1. Introduction: Not Just a Folder, but a Foundation

If you’re just getting started with dbt, you’ve likely heard that staging models belong in a folder called staging/ and should be named with a stg_ prefix. That advice isn’t wrong—but it’s only the tip of the iceberg.

Staging models aren’t just a naming convention. They’re the first transformation layer in dbt’s modular approach to building analytics workflows. Think of them as the atoms from which you’ll build molecules (dimensions and facts), and eventually complex systems (dashboards, reports, ML features).

In this article, we’ll explore:

  • What staging models are, and what makes them different
  • Patterns and best practices from dbt’s official docs (plus some honest nuance)
  • Real-world examples and folder structure tips
  • When to break the rules (base models, unions, etc.)

2. What Is a Staging Model?

In dbt’s model, staging models act as the refined inputs to your downstream logic.
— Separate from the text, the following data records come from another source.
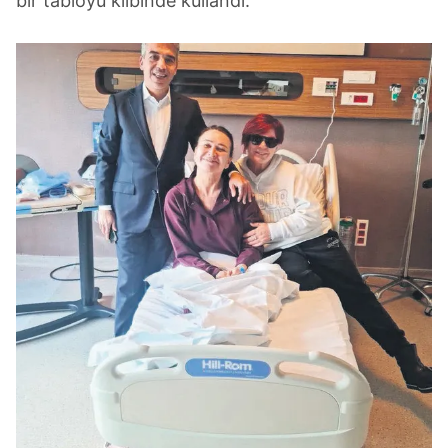
bir tabloyu klibinde kullandı.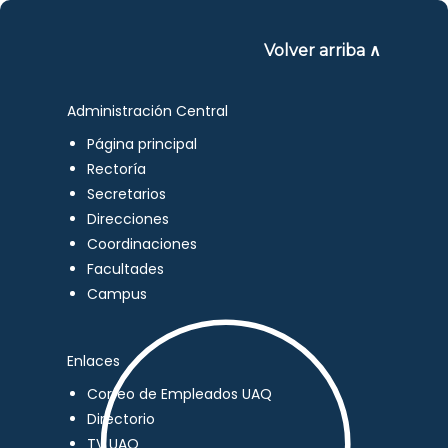
Volver arriba ∧
Administración Central
Página principal
Rectoría
Secretarios
Direcciones
Coordinaciones
Facultades
Campus
Enlaces
Correo de Empleados UAQ
Directorio
TV UAQ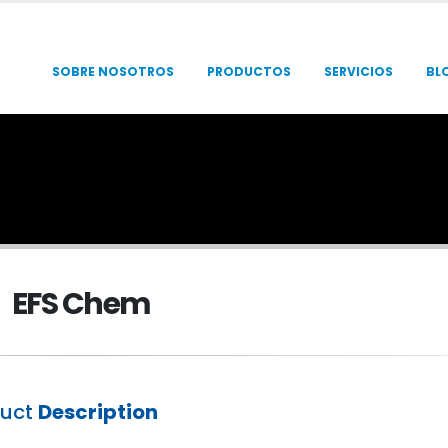
SOBRE NOSOTROS
PRODUCTOS
SERVICIOS
BL
EFS Chem
duct
Description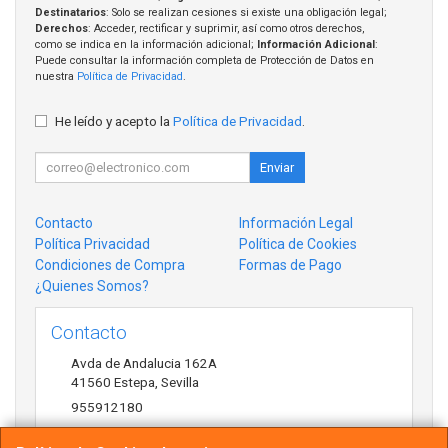
Destinatarios
: Solo se realizan cesiones si existe una obligación legal;
Derechos
: Acceder, rectificar y suprimir, así como otros derechos,
como se indica en la información adicional;
Información Adicional
:
Puede consultar la información completa de Protección de Datos en
nuestra
Política de Privacidad
.
He leído y acepto la
Política de Privacidad
.
Enviar
Contacto
Información Legal
Política Privacidad
Política de Cookies
Condiciones de Compra
Formas de Pago
¿Quienes Somos?
Contacto
Avda de Andalucia 162A
41560
Estepa
,
Sevilla
955912180
antonio@acsistemas.com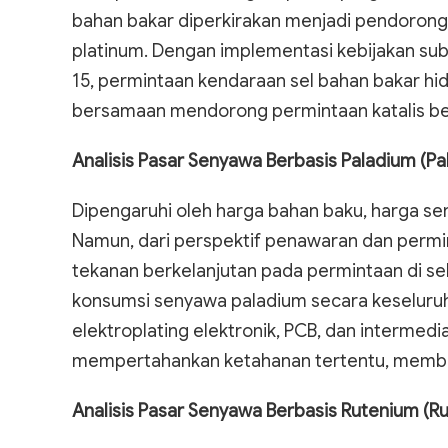
bahan bakar diperkirakan menjadi pendoron
platinum. Dengan implementasi kebijakan sub
15, permintaan kendaraan sel bahan bakar hid
bersamaan mendorong permintaan katalis ber
Analisis Pasar Senyawa Berbasis Paladium (Pa
Dipengaruhi oleh harga bahan baku, harga sen
Namun, dari perspektif penawaran dan permi
tekanan berkelanjutan pada permintaan di sek
konsumsi senyawa paladium secara keseluruha
elektroplating elektronik, PCB, dan intermed
mempertahankan ketahanan tertentu, member
Analisis Pasar Senyawa Berbasis Rutenium (Ru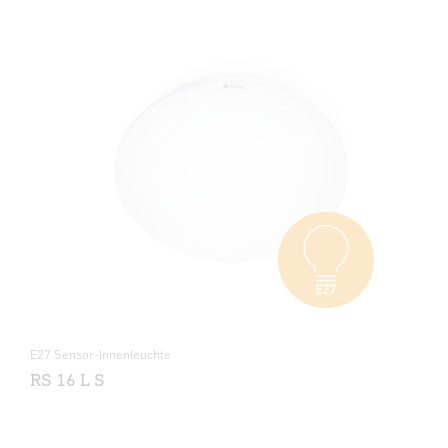
E27 Sensor-Innenleuchte
RS 16 L S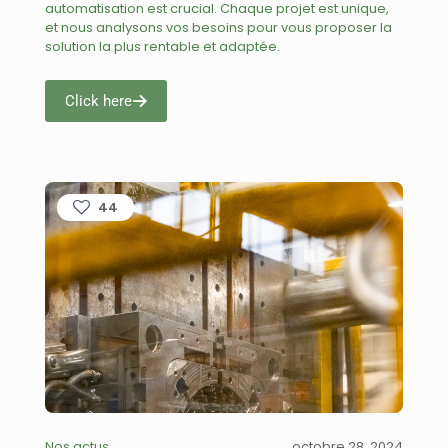
automatisation est crucial. Chaque projet est unique,
et nous analysons vos besoins pour vous proposer la
solution la plus rentable et adaptée.
Click here
44
Nos actus
octobre 28, 2024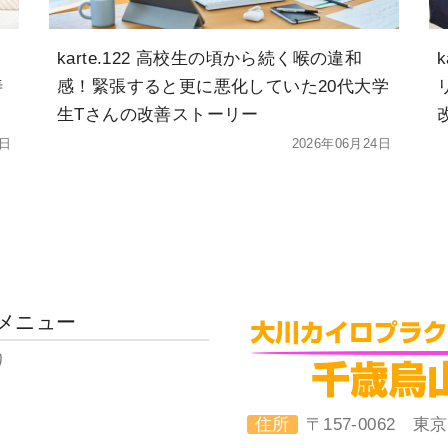
karte.122 高校生の頃から続く喉の違和
善
感！緊張すると更に悪化していた20代大学
生Tさんの改善ストーリー
4日
2026年06月24日
メニュー
り
住所
〒157-0062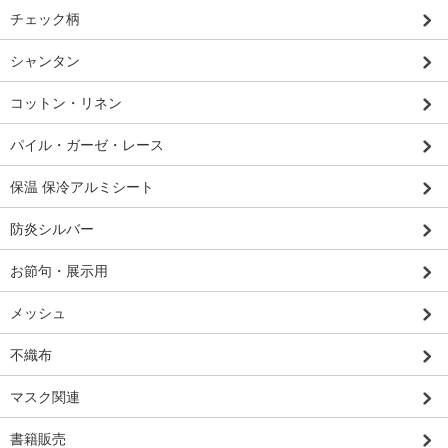
チェック柄
シャンタン
コットン・リネン
パイル・ガーゼ・レース
保温 保冷アルミシート
防炎シルバー
お節句・展示用
メッシュ
不織布
マスク関連
書籍販売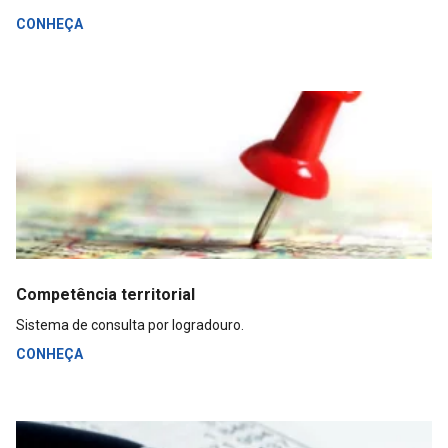
CONHEÇA
Competência territorial
Sistema de consulta por logradouro.
CONHEÇA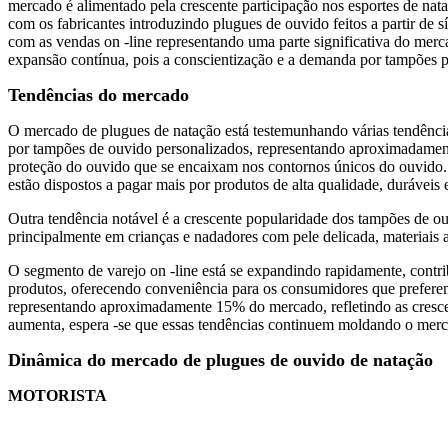
mercado é alimentado pela crescente participação nos esportes de n
com os fabricantes introduzindo plugues de ouvido feitos a partir de s
com as vendas on -line representando uma parte significativa do mer
expansão contínua, pois a conscientização e a demanda por tampões 
Tendências do mercado
O mercado de plugues de natação está testemunhando várias tendênci
por tampões de ouvido personalizados, representando aproximadament
proteção do ouvido que se encaixam nos contornos únicos do ouvido. 
estão dispostos a pagar mais por produtos de alta qualidade, duráveis ​
Outra tendência notável é a crescente popularidade dos tampões de ou
principalmente em crianças e nadadores com pele delicada, materiais a
O segmento de varejo on -line está se expandindo rapidamente, contr
produtos, oferecendo conveniência para os consumidores que preferem 
representando aproximadamente 15% do mercado, refletindo as cresce
aumenta, espera -se que essas tendências continuem moldando o merc
Dinâmica do mercado de plugues de ouvido de natação
MOTORISTA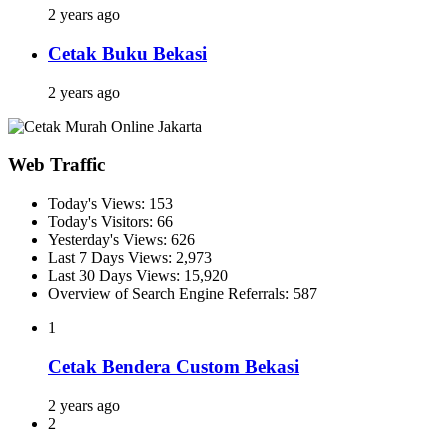
2 years ago
Cetak Buku Bekasi
2 years ago
Web Traffic
Today's Views:
153
Today's Visitors:
66
Yesterday's Views:
626
Last 7 Days Views:
2,973
Last 30 Days Views:
15,920
Overview of Search Engine Referrals:
587
1
Cetak Bendera Custom Bekasi
2 years ago
2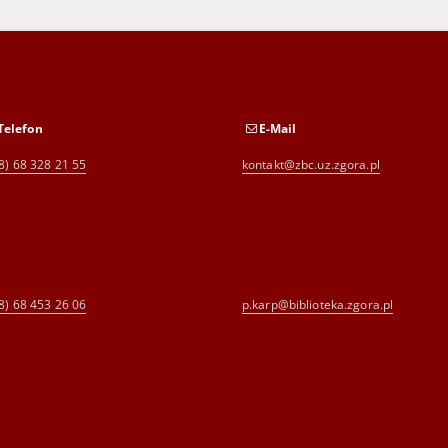
Telefon
E-Mail
8) 68 328 21 55
kontakt@zbc.uz.zgora.pl
8) 68 453 26 06
p.karp@biblioteka.zgora.pl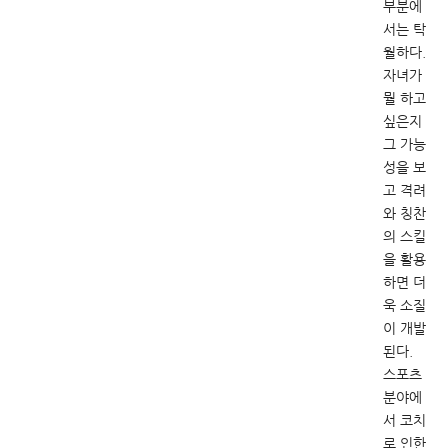
부분에
서는 탁
월하다.
자녀가
뭘 하고
싶은지
그 가능
성을 보
고 격려
와 칭찬
의 스킬
을 활용
하면 더
욱 소질
이 개발
된다.
스포츠
분야에
서 코치
로 인한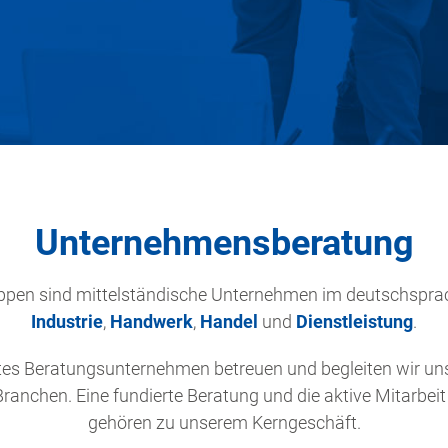
Unternehmensberatung
uppen sind mittelständische Unternehmen im deutschspra
Industrie
,
Handwerk
,
Handel
und
Dienstleistung
.
es Beratungsunternehmen betreuen und begleiten wir un
Branchen. Eine fundierte Beratung und die aktive Mitarbei
gehören zu unserem Kerngeschäft.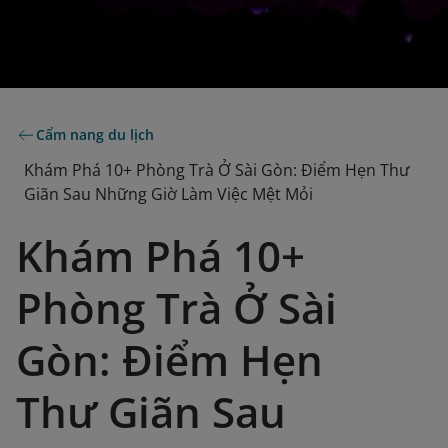
Cẩm nang du lịch
Khám Phá 10+ Phòng Trà Ở Sài Gòn: Điểm Hẹn Thư
Giãn Sau Những Giờ Làm Việc Mệt Mỏi
Khám Phá 10+
Phòng Trà Ở Sài
Gòn: Điểm Hẹn
Thư Giãn Sau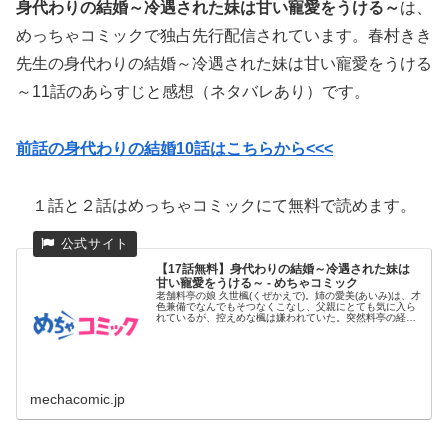
身代わりの結婚～冷遇された妹は甘い寵愛をうける～
は、
めっちゃコミックで独占先行配信されています。春村きき
先生の身代わりの結婚～冷遇された妹は甘い寵愛をうける
～11話のあらすじと感想（ネタバレあり）です。
前話の身代わりの結婚10話はこちらから<<<
１話と２話はめっちゃコミックにて無料で読めます。
【17話無料】身代わりの結婚～冷遇された妹は
甘い寵愛をうける～ - めちゃコミック
老舗料亭の娘 久世楓(くぜかえで)。姉の愛美(あいみ)は、才
色兼備でなんでもそつなくこなし、父親にとても気に入ら
れているが、控えめな楓は嫌われていた。突然料亭の経営
が傾いてし...
mechacomic.jp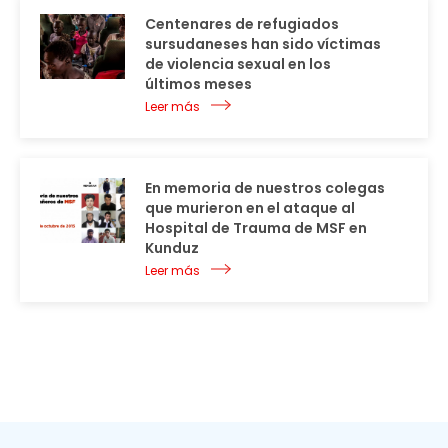
Centenares de refugiados
sursudaneses han sido víctimas
de violencia sexual en los
últimos meses
Leer más
En memoria de nuestros colegas
que murieron en el ataque al
Hospital de Trauma de MSF en
Kunduz
Leer más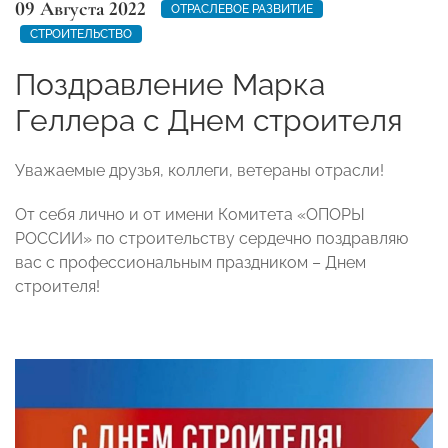
09 Августа 2022
ОТРАСЛЕВОЕ РАЗВИТИЕ
СТРОИТЕЛЬСТВО
Поздравление Марка
Геллера с Днем строителя
Уважаемые друзья, коллеги, ветераны отрасли!
От себя лично и от имени Комитета «ОПОРЫ
РОССИИ» по строительству сердечно поздравляю
вас с профессиональным праздником – Днем
строителя!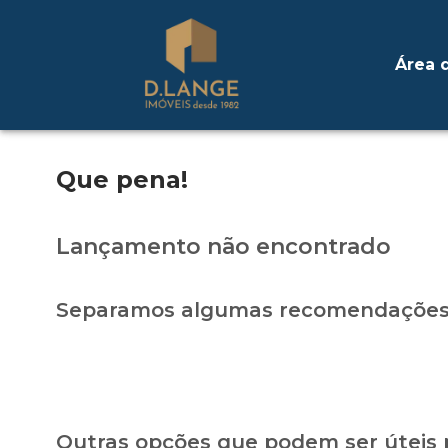
Área d
Que pena!
Lançamento não encontrado
Separamos algumas recomendações 
Outras opções que podem ser úteis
They take messy raw data and turn it into well-structured, testable, and reusable models.

Every staging model should in theory:

  • Be defined using the source() function to access raw inputs
  • Clean and alias column names
  • Apply light formatting (casting, coalescing, categorizing)
  • Preserve the original grain (i.e. no aggregations)
  • Be materialized as a view

✅ Example: stg_application_db__signups.sql

-- models/staging/application_db/stg_application_db__signups.sql
 
with source as (
 
    -- Use the source function to select from the raw signups table
    select * from {{ source('application_db', 'raw_signups') }}
 
),
 
renamed_and_casted as (
 
    select
        -- Rename columns to snake_case and clarify meaning
        signupid as signup_id,
        userid as user_id,
        email_addr as email_address,
 
        -- Cast timestamp string to a proper timestamp data type
        signup_timestamp::timestamp_tz as signed_up_at, -- Use timestamp_tz if timezone info is present/important
 
        -- Handle potential nulls and standardize categorization
        coalesce(lower(signup_source), 'unknown') as signup_source_cleaned,
 
        -- Basic categorization based on existing column
        case
            when lower(device_os) in ('ios', 'android') then 'mobile'
            when lower(device_os) in ('windows', 'macos', 'linux') then 'desktop'
            else 'other'
        end as device_category,
 
        -- Keep original device_os if needed downstream, but maybe cleaned
        lower(device_os) as device_os_cleaned
 
        /* Note: We are NOT doing joins or aggregations here.
           We preserve the grain: one row per original signup event. */
 
    from source
 
)
 
select * from renamed_and_casted

This pattern is intentionally simple. It ensures consistency across the project, promotes reusability, and keeps your pipeline DRY (Don’t Repeat Yourself).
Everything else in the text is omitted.